══ Data to use ══

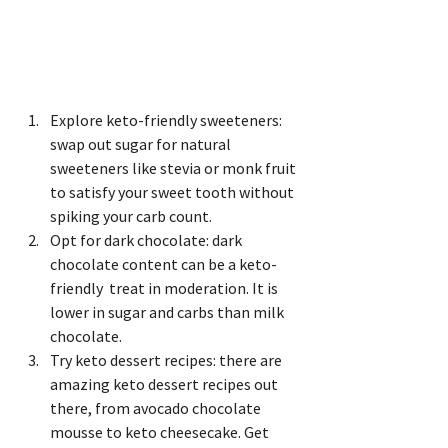
Explore keto-friendly sweeteners: 
swap out sugar for natural 
sweeteners like stevia or monk fruit 
to satisfy your sweet tooth without 
spiking your carb count.
Opt for dark chocolate: dark 
chocolate content can be a keto-
friendly  treat in moderation. It is 
lower in sugar and carbs than milk 
chocolate.
Try keto dessert recipes: there are 
amazing keto dessert recipes out 
there, from avocado chocolate 
mousse to keto cheesecake. Get 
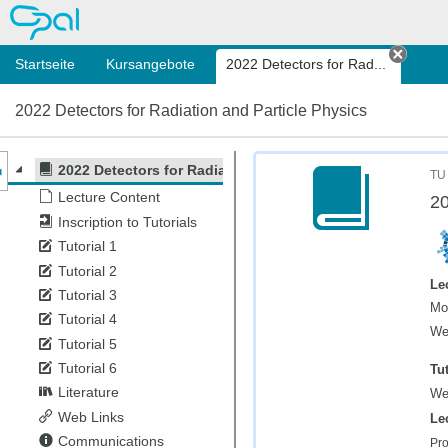
OPAL
Startseite
Kursangebote
2022 Detectors for Rad...
Tab s
2022 Detectors for Radiation and Particle Physics
nzeige des Kursmenüs
2022 Detectors for Radiation and Particle Physics
TU
Lecture Content
20
Inscription to Tutorials
Tutorial 1
Tutorial 2
Le
Tutorial 3
Mo
Tutorial 4
We
Tutorial 5
Tutorial 6
Tut
Literature
We
Web Links
Le
Communications
Pro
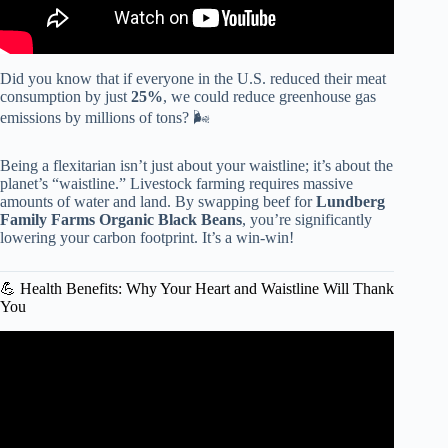
Did you know that if everyone in the U.S. reduced their meat
consumption by just
25%
, we could reduce greenhouse gas
emissions by millions of tons? 🌬️
Being a flexitarian isn’t just about your waistline; it’s about the
planet’s “waistline.” Livestock farming requires massive
amounts of water and land. By swapping beef for
Lundberg
Family Farms Organic Black Beans
, you’re significantly
lowering your carbon footprint. It’s a win-win!
💪 Health Benefits: Why Your Heart and Waistline Will Thank
You
Video: Healthy Habits: The Flexitarian Diet.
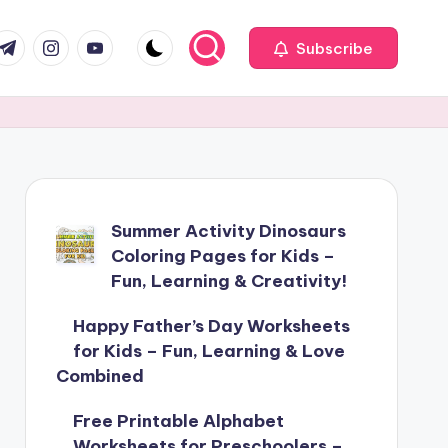
com
r.com
.me
instagram.com
youtube.com
Subscribe
Summer Activity Dinosaurs
Coloring Pages for Kids –
Fun, Learning & Creativity!
Happy Father’s Day Worksheets
for Kids – Fun, Learning & Love
Combined
Free Printable Alphabet
Worksheets for Preschoolers –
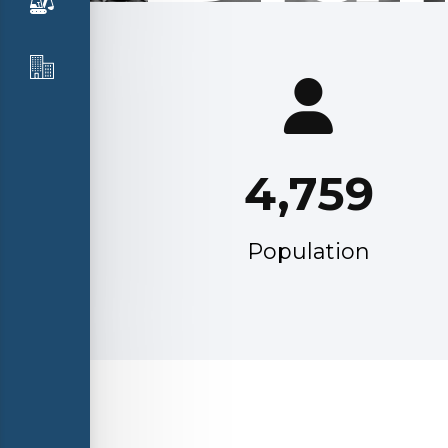
4,759
Population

═══

■ Requirement: The answer must consist of the line containing "chocolate content can" and every line after it through the end of the records, retyped exactly, with all pictures left out.

■ Solution to this exercise:
chocolate content can be a keto-
friendly  treat in moderation. It is 
lower in sugar and carbs than milk 
chocolate.
Try keto dessert recipes: there are 
amazing keto dessert recipes out 
there, from avocado chocolate 
mousse to keto cheesecake. Get 
OPAL
Startseite
Kursangebote
2022 Detectors for Rad...
Tab s
2022 Detectors for Radiation and Particle Physics
nzeige des Kursmenüs
2022 Detectors for Radiation and Particle Physics
TU
Lecture Content
20
Inscription to Tutorials
Tutorial 1
Tutorial 2
Le
Tutorial 3
Mo
Tutorial 4
We
Tutorial 5
Tutorial 6
Tut
Literature
We
Web Links
Le
Communications
Pro
Did you know that if everyone in the U.S. reduced their meat
consumption by just
25%
, we could reduce greenhouse gas
emissions by millions of tons? 🌬️
Being a flexitarian isn’t just about your waistline; it’s about the
planet’s “waistline.” Livestock farming requires massive
amounts of water and land. By swapping beef for
Lundberg
Family Farms Organic Black Beans
, you’re significantly
lowering your carbon footprint. It’s a win-win!
💪 Health Benefits: Why Your Heart and Waistline Will Thank
You
Video: Healthy Habits: The Flexitarian Diet.
com
r.com
.me
instagram.com
youtube.com
Subscribe
Summer Activity Dinosaurs
Coloring Pages for Kids –
Fun, Learning & Creativity!
Happy Father’s Day Worksheets
for Kids – Fun, Learning & Love
Combined
Free Printable Alphabet
Worksheets for Preschoolers –
4,759
Population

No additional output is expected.